Data scientists at Shopify expect fast results when querying large datasets across multiple data sources. We use Trino (a distributed SQL query engine) to provide quick access to our data lake and recently, we’ve invested in speeding up our query execution time.
On top of handling over 500 Gbps of data, we strive to deliver p95 query results in five seconds or less. To achieve this, we’re constantly tuning our infrastructure. But with each change comes a risk to our system. A disruptive change could stall the work of our data scientists and interrupt our engineers on call.
That’s why Shopify’s Data Reliability team built custom verification, benchmarking, and profiling tooling for testing and analyzing Trino. Our tooling is designed to minimize the risk of various changes at scale.
Below we’ll walk you through how we developed our tooling. We’ll share simple concepts to use in your own Trino deployment or any other complex system involving frequent iterations.

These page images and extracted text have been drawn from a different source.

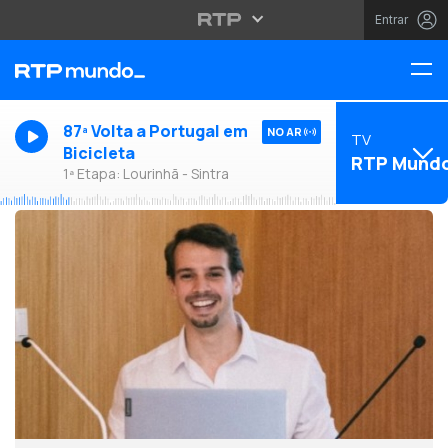
Entrar
87ª Volta a Portugal em
NO AR
TV
Bicicleta
RTP Mund
1ª Etapa: Lourinhã - Sintra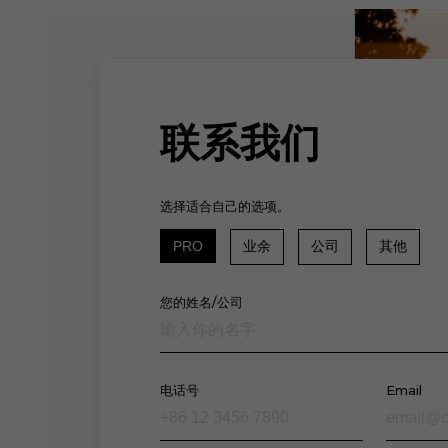
联系我们
选择适合自己的选项。
PRO
业余
公司
其他
您的姓名/公司
电话号
Email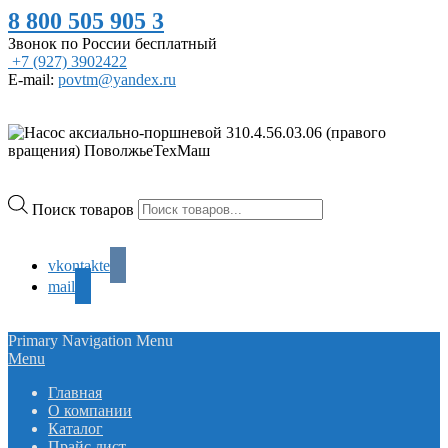
8 800 505 905 3
Звонок по России бесплатный
+7 (927) 3902422
E-mail:
povtm@yandex.ru
Поиск товаров
vkontakte
mail
Primary Navigation Menu
Menu
Главная
О компании
Каталог
Прайс лист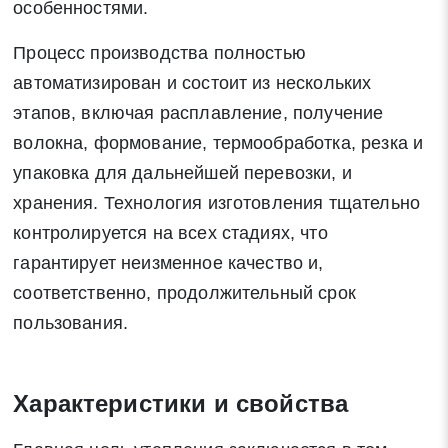
особенностями.
Процесс производства полностью
автоматизирован и состоит из нескольких
этапов, включая расплавление, получение
волокна, формование, термообработка, резка и
упаковка для дальнейшей перевозки, и
хранения. Технология изготовления тщательно
контролируется на всех стадиях, что
гарантирует неизменное качество и,
соответственно, продолжительный срок
пользования.
Характеристики и свойства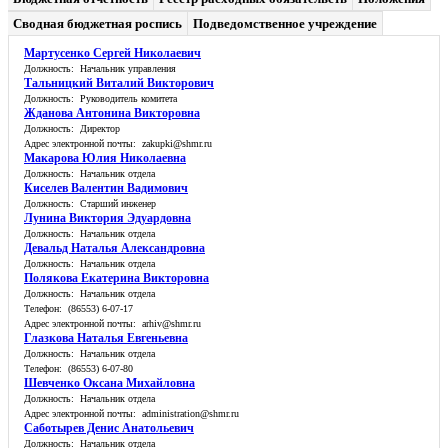
Сводная бюджетная роспись
Подведомственное учреждение
Мартусенко Сергей Николаевич
Должность: Начальник управления
Тальницкий Виталий Викторович
Должность: Руководитель комитета
Жданова Антонина Викторовна
Должность: Директор
Адрес электронной почты: zakupki@shmr.ru
Макарова Юлия Николаевна
Должность: Начальник отдела
Киселев Валентин Вадимович
Должность: Старший инженер
Лунина Виктория Эдуардовна
Должность: Начальник отдела
Девальд Наталья Александровна
Должность: Начальник отдела
Полякова Екатерина Викторовна
Должность: Начальник отдела
Телефон: (86553) 6-07-17
Адрес электронной почты: arhiv@shmr.ru
Глазкова Наталья Евгеньевна
Должность: Начальник отдела
Телефон: (86553) 6-07-80
Шевченко Оксана Михайловна
Должность: Начальник отдела
Адрес электронной почты: administration@shmr.ru
Саботырев Денис Анатольевич
Должность: Начальник отдела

As Shopify grows, so does our data and our team of data scientists. To handle the increasing volume, we’ve scaled our Trino cluster to hundreds of nodes and tens of thousands of virtual CPUs.
Managing our cluster gives way to two main concerns:
- Optimizations: We typically have several experiments on the go for optimizing some aspect of our configuration and infrastructure.
- Software updates: We must keep up-to-date with new Trino features and security patches.
Both of these concerns involve changes that need constant vetting, but the changes are further complicated by the fact that we run a fork of Trino. Our fork allows us more control over feature development and release schedules. The tradeoff is that we’re sometimes the first large organization to test new code “in the field,” and if we’re contributing back upstream to Trino, the new code must be even more thoroughly tested.
Changes also have a high cost of failure because our data scientists are interrupted and our engineers must manually roll back Trino to a working version. Due to increasing uncertainty on how changes might negatively affect our cluster, we decided to hit the brakes on our unstructured vetting process and go back to the drawing board. We needed a tool that could give us confidence in potential changes and increase the reliability of our system as a whole.
Identifying the Missing Tool
To help identify our missing tool, we looked at our Trino deployment as a Formula 1 race car. We need to complete each lap (or query) as fast as possible and shorten the timeline between research and production of our engine, all the while considering safety.
The highest-ranked Formula 1 teams have their own custom simulators. They put cars in real-life situations and use data to answer critical questions like, “How will the new steering system handle on the Grand Prix asphalt?” Teams also use simulations to prevent accidents from happening in real life.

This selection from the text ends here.